Лютой зимой 1920 большевики одерживали одну победу за другой. Уходя из красных лап, небольшой отряд последнего казачьего атамана уральцев генерал-майора В. С. Толстова с боями прорывался из Гурьева на юг. Путь казаков лежал по восточному побережью Каспия до Форта-Александровск. Далее, через Туркестанские степи, в Персию и Месопотамию. А уже оттуда — морем, в Дальневосточную республику. Но за атаманом, Исакий не пошёл, вернулся в родную станицу к семье. «Шабаш, отвоевалси!». Не было уже ни царя, ни того Отечества, которым он присягал, да и вера была порушена. Да и о какой свободе — казачьей вольнице — тут могла идти речь?! Оставался — Яик. Вот к нему то и вернулся Исакий. Сам же, генерал-атаман Толстов, после полного разгрома белых на Дальнем Востоке в 1922 году, бежал с восьмьюдесятью казаками в Харбин. Чуть позже он и вовсе эмигрировал в далекую Австралию…
Трудно было всё начинать сначала. Кругом разруха, голод. Но Исакий Гаврилович привык к лихолетьям, и с присущим ему усердием стал помаленьку поднимать своё небольшое хозяйство. А тут и НЭП. Вздохнули. Дела понемногу пошли в гору; ровно и с расстановкой.

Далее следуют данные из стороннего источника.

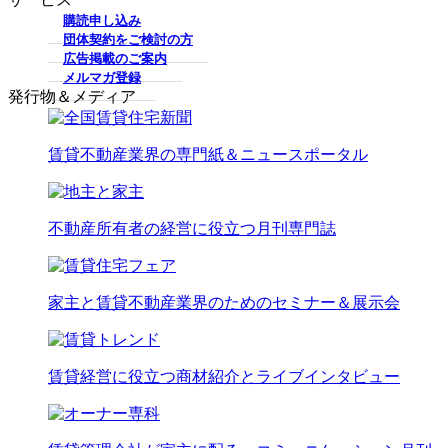
購読申し込み
団体契約をご検討の方
広告掲載のご案内
メルマガ登録
発行物＆メディア
賃貸不動産業界の専門紙＆ニュースポータル
不動産所有者の経営に役立つ月刊専門誌
家主と賃貸不動産業界のためのセミナー＆展示会
賃貸経営に役立つ商材紹介とライブインタビュー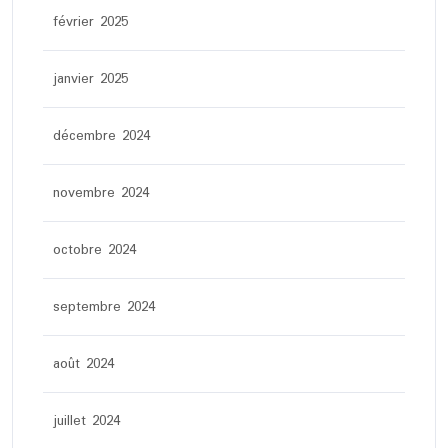
février 2025
janvier 2025
décembre 2024
novembre 2024
octobre 2024
septembre 2024
août 2024
juillet 2024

Крестьянин-середняк Исакий Тарабрин сажал бахчу, вместе с артельщиками промышлял курхайным и неводным рыболовством «щаврюгу» и «ощетра», а зимой в Урале ставил аханы на белугу. Не зря, ведь, уральские казаки ещё называли свой Яик — кормилец — золотое донышко, серебряна покрышка. Кроме того, предприимчивый казак подрабатывал перевозкой грузов на личном тарантасе; организовал товарищество.
Курс на коллективизацию в конце 20-х нарушил ставший уже привычным ритм жизни в стране. Великий перелом сводил на нет политическую стабильность в обществе, подрывал экономическую основу жизни людей.
Вот тут-то и начались беды Исакия Гавриловича. Его сначала обвинили в развале товарищества, занимающегося мелкой торговлей, где он был председателем. Хотя, что там было разваливать, когда новая политика государства запрещала какую-либо частную и кооперативную деятельность?! Все разваливалось само собой.
Затем, как и все, он вступил в колхоз. Выходил с бригадой рыбаков на бударах в Каспийское море. Был знатным бригадиром, о чём не раз писала в 1931 году местная газета «Верный путь». Но из колхоза пришлось уйти. Уже позже, на следствии, Исакий Гаврилович покажет, что «вышел из колхоза, потому что советская власть ничего мне не дала, кроме налогов. Из заработанных за сезон 840 рублей, 160 рублей получил на руки, остальные ушли на уплату налогов».
Трудно было колхознику Тарабрину прокормить жену и четверых детей, и Исакий Гаврилович возвращается к личному хозяйству, то есть, по существу, становится единоличником. Именно это нежелание идти в одной упряжке со всеми, стремление самому определять свою собственную жизнь и жизнь своей семьи служили основанием для ареста. Положение Исакия усугубляла и его служба в гвардии последнего русского императора, а в Гражданскую — активное участие в Белом движении. Всё это прямёхонько подводило уральского казака под 58-ю статью. Да и жил Исакий с семьёй покрепче, чем рядовой колхозник. Ну, а уж «доброхотов» до этого дела — завистников и доносчиков — тогда везде хватало.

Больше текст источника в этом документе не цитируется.